NZ also doesn't have anywhere near enough hydro storage to properly use large scale solar. Storage is only in the region of a few weeks to a month of generation capacity. Meaning a big storm can easily fill the lakes. While a dry year can still cause a winter power shortage, even if the lakes were full in April.
We would need hydro storage equivalent to around 6 months of demand for large scale solar to be useful. We would probably need a lake of similar size to Lake Superior in the USA for that to happen.
And is solar still economic to install if grid power cost around 10c per unit? How about 5c per unit? And if you give subsidies to solar, is that actually the best way of reducing carbon emissions? Is such money better spent on say subsidies for buying EVs?

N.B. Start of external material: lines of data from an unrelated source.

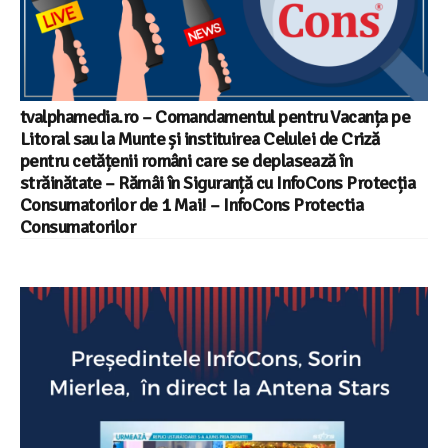
tvalphamedia.ro – Comandamentul pentru Vacanța pe
Litoral sau la Munte și instituirea Celulei de Criză
pentru cetățenii români care se deplasează în
străinătate – Rămâi în Siguranță cu InfoCons Protecția
Consumatorilor de 1 Mai! – InfoCons Protectia
Consumatorilor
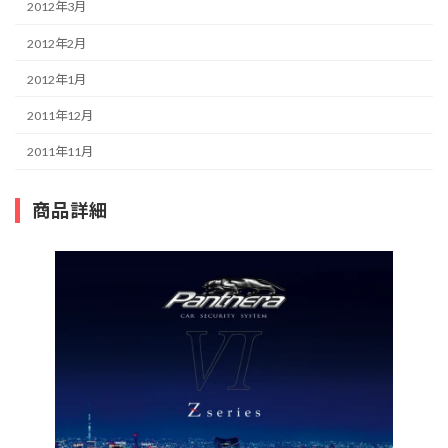
2012年3月
2012年2月
2012年1月
2011年12月
2011年11月
商品詳細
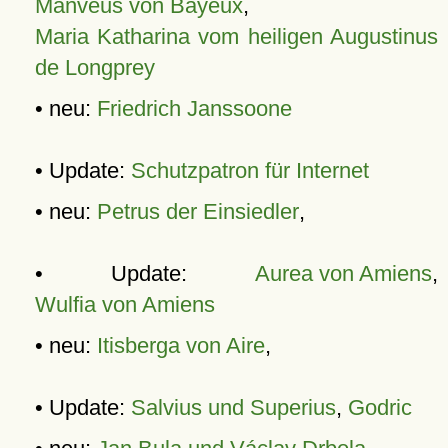
Manveus von Bayeux
,
Maria Katharina vom heiligen Augustinus
de Longprey
• neu:
Friedrich Janssoone
• Update:
Schutzpatron für Internet
• neu:
Petrus der Einsiedler
,
• Update:
Aurea von Amiens
,
Wulfia von Amiens
• neu:
Itisberga von Aire
,
• Update:
Salvius und Superius
,
Godric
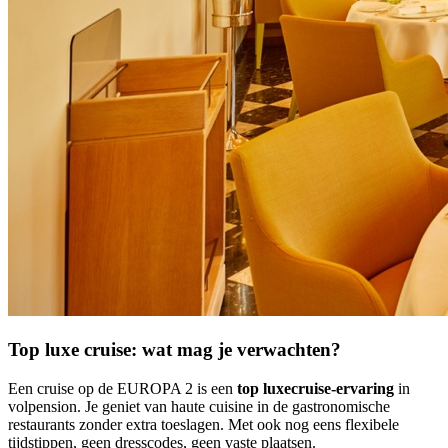
Top luxe cruise: wat mag je verwachten?
Een cruise op de EUROPA 2 is een
top luxecruise-ervaring
in
volpension. Je geniet van haute cuisine in de gastronomische
restaurants zonder extra toeslagen. Met ook nog eens flexibele
tijdstippen, geen dresscodes, geen vaste plaatsen.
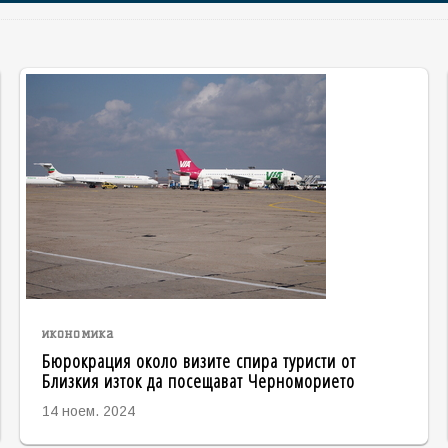
икономика
Бюрокрация около визите спира туристи от
Близкия изток да посещават Черноморието
14 ноем. 2024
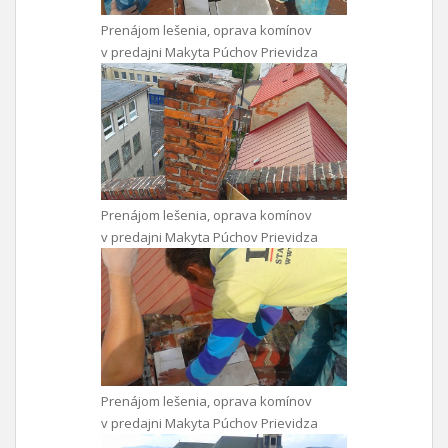
Prenájom lešenia, oprava komínov
v predajni Makyta Púchov Prievidza
Prenájom lešenia, oprava komínov
v predajni Makyta Púchov Prievidza
Prenájom lešenia, oprava komínov
v predajni Makyta Púchov Prievidza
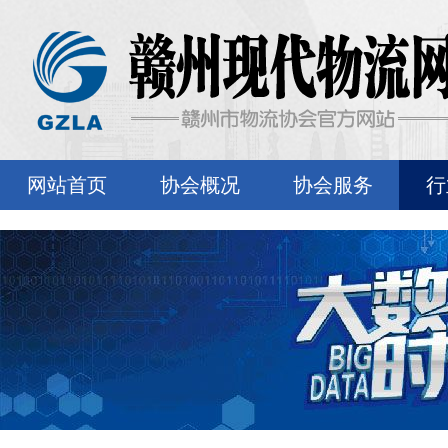
网站首页
协会概况
协会服务
行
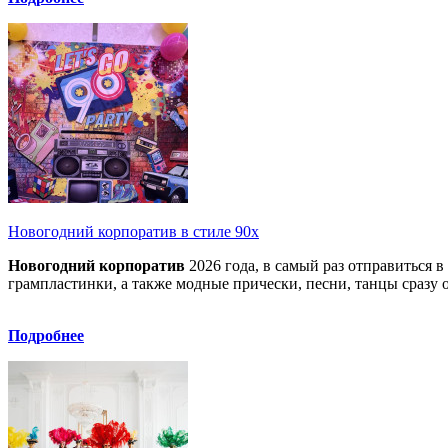
Новогодний корпоратив в стиле 90х
Новогодний корпоратив
2026 года, в самый раз отправиться 
грампластинки, а также модные прически, песни, танцы сразу
Подробнее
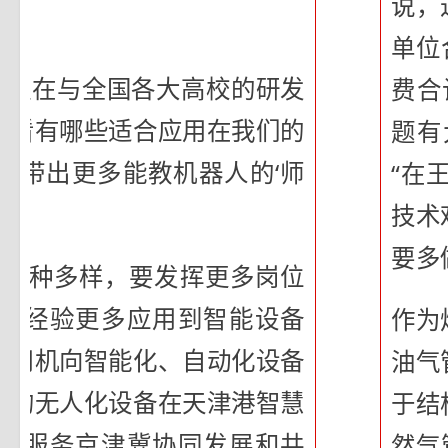
说，
单位
们一直在与全国各大高校的研发
费合
看看有哪些适合应用在我们的
题有
试带出更多能教机器人的‘师
“在
技术
要多
施多种多样，要发挥更多岗位
术经验更多应用到智能设备
作为
桥司机向智能化、自动化设备
油气
进的无人化设备在天津港智慧
于结
为服务京津冀协同发展和共
然气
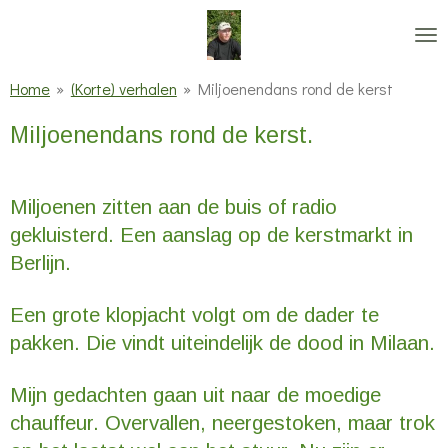
Ga
direct
naar
Home
»
(Korte) verhalen
»
Miljoenendans rond de kerst
de
Miljoenendans rond de kerst.
hoofdinhoud
Miljoenen zitten aan de buis of radio
gekluisterd. Een aanslag op de kerstmarkt in
Berlijn.
Een grote klopjacht volgt om de dader te
pakken. Die vindt uiteindelijk de dood in Milaan.
Mijn gedachten gaan uit naar de moedige
chauffeur. Overvallen, neergestoken, maar trok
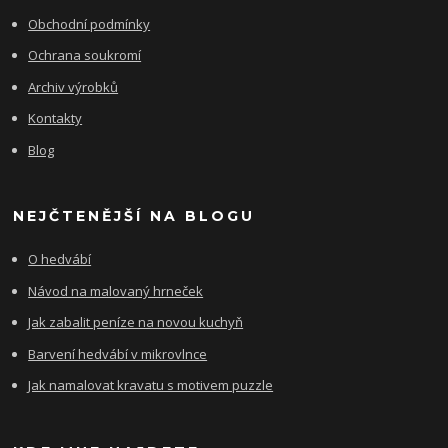
Obchodní podmínky
Ochrana soukromí
Archiv výrobků
Kontakty
Blog
NEJČTENĚJŠÍ NA BLOGU
O hedvábí
Návod na malovaný hrneček
Jak zabalit peníze na novou kuchyň
Barvení hedvábí v mikrovlnce
Jak namalovat kravatu s motivem puzzle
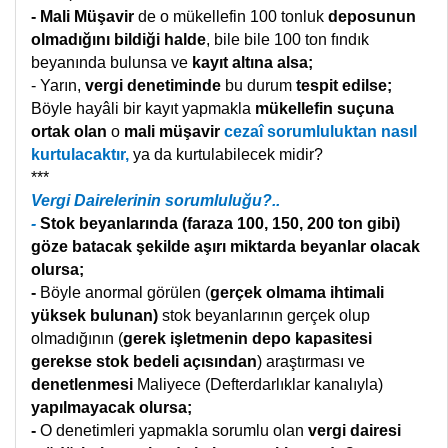
- Mali Müşavir
de o mükellefin 100 tonluk
deposunun
olmadığını bildiği halde
, bile bile 100 ton fındık
beyanında bulunsa ve
kayıt altına alsa;
- Yarın,
vergi denetiminde
bu durum
tespit edilse;
Böyle hayâli bir kayıt yapmakla
mükellefin suçuna
ortak olan
o
mali müşavir
cezaî sorumluluktan nasıl
kurtulacaktır,
ya da kurtulabilecek midir?
***
Vergi Dairelerinin sorumluluğu?..
-
Stok beyanlarında
(faraza 100, 150, 200 ton gibi)
göze batacak şekilde aşırı
miktarda
beyanlar olacak
olursa;
-
Böyle anormal görülen (
gerçek olmama ihtimali
yüksek bulunan)
stok beyanlarının gerçek olup
olmadığının (
gerek işletmenin depo kapasitesi
gerekse stok bedeli açısından
) araştırması ve
denetlenmesi
Maliyece (Defterdarlıklar kanalıyla)
yapılmayacak olursa;
-
O denetimleri yapmakla sorumlu olan
vergi dairesi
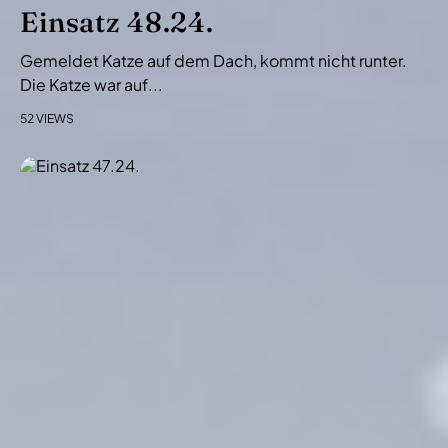
i
Einsatz 48.24.
o
Gemeldet Katze auf dem Dach, kommt nicht runter.
n
Die Katze war auf...
52 VIEWS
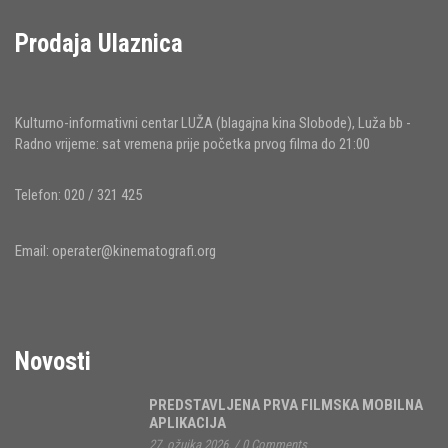
Prodaja Ulaznica
Kulturno-informativni centar LUŽA (blagajna kina Slobode), Luža bb -
Radno vrijeme: sat vremena prije početka prvog filma do 21:00
Telefon: 020 / 321 425
Email:
operater@kinematografi.org
Novosti
PREDSTAVLJENA PRVA FILMSKA MOBILNA
APLIKACIJA
27. ožujka 2026.
/
0 Comments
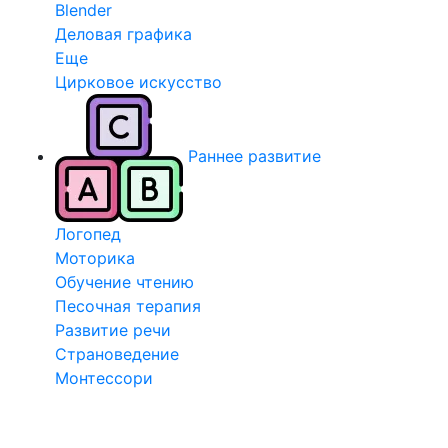
Blender
Деловая графика
Еще
Цирковое искусство
Раннее развитие
Логопед
Моторика
Обучение чтению
Песочная терапия
Развитие речи
Страноведение
Монтессори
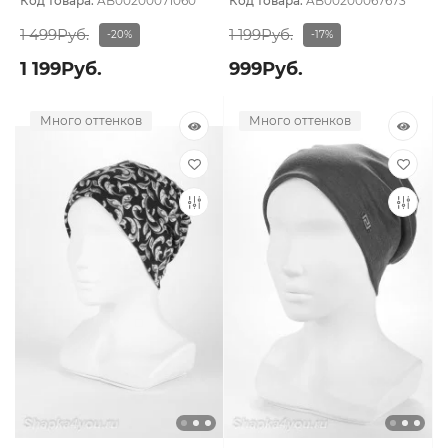
Код товара:
AB00200071060
Код товара:
AB00200067673
1 499Руб.
1 199Руб.
-20%
-17%
1 199Руб.
999Руб.
Много оттенков
Много оттенков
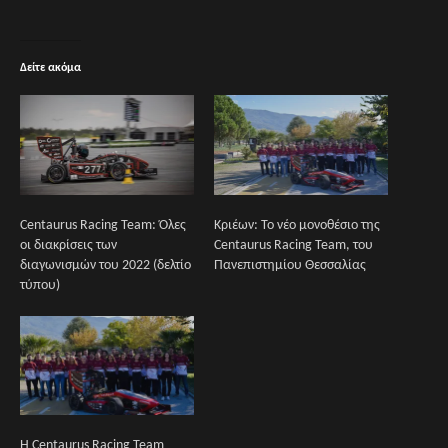
Δείτε ακόμα
Centaurus Racing Team: Όλες
Κριέων: Το νέο μονοθέσιο της
οι διακρίσεις των
Centaurus Racing Team, του
διαγωνισμών του 2022 (δελτίο
Πανεπιστημίου Θεσσαλίας
τύπου)
H Centaurus Racing Team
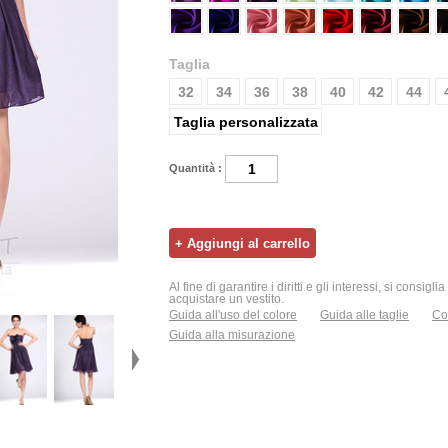
Taglia
32
34
36
38
40
42
44
Taglia personalizzata
Quantità :
Al fine di garantire i diritti e gli interessi, si consigl
acquistare un vestito.
Guida all'uso del colore
Guida alle taglie
Con
Guida alla misurazione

Either way, something needs to change. As high power prices are a subsidy for fossil fuels. As they are cheaper in comparison. And are also an unnecessary extra cost on EV charging.
Does that still apply if you have an alternative like wind generation? Wind increase during winter, when electricity demand increases.
I don't see EVs as an alternative to solar to reduce emissions. I see EVs and home solar and PowerWall as to symbiotic technologies which, for the energy consumer, multiply the cost savings available from each separate technology. Batteries allow time-shifting of consumption away from time of generation. So a home solar generation system charges batteries which can then be used for energy at peak load times. And, given sufficient solar generation, to also supply power to charge your car for use the next day.
The big problem with both solar and wind is that you can't command them to output power when you choose. And they can't be used to provide reserve capacity. Also bear in mind that there is a lot of run of river hydro and geothermal generation in NZ also. If you run them at less than max capacity, you are just throwing away energy, in the form of spilled water or steam. So lake fed hydro is far more valuable than other sources of power. As the only other sources of large scale energy generation with storage are fossil fuel generation.
Home batteries are extremely expensive, as each time you put the battery through a charge and discharge cycle, it's lifetime reduces. This means that the equivalent power cost for electricity delivered from a home battery can be as high as 50c per unit. Even if the power used to charge the battery was completely free.
Agree that solar and EVs can both be done at the same time. But if subsidies are going to be paid, then they should only be used for what would give the biggest emissions reduction. This is a big problem with solar. As getting solar installed reduces the amount of lines fees that you pay. But because solar doesn't reduce peak demand, the cost to supply your house doesn't reduce. So lines fees have to increase. And low income people are forced to pay the bulk of those increases.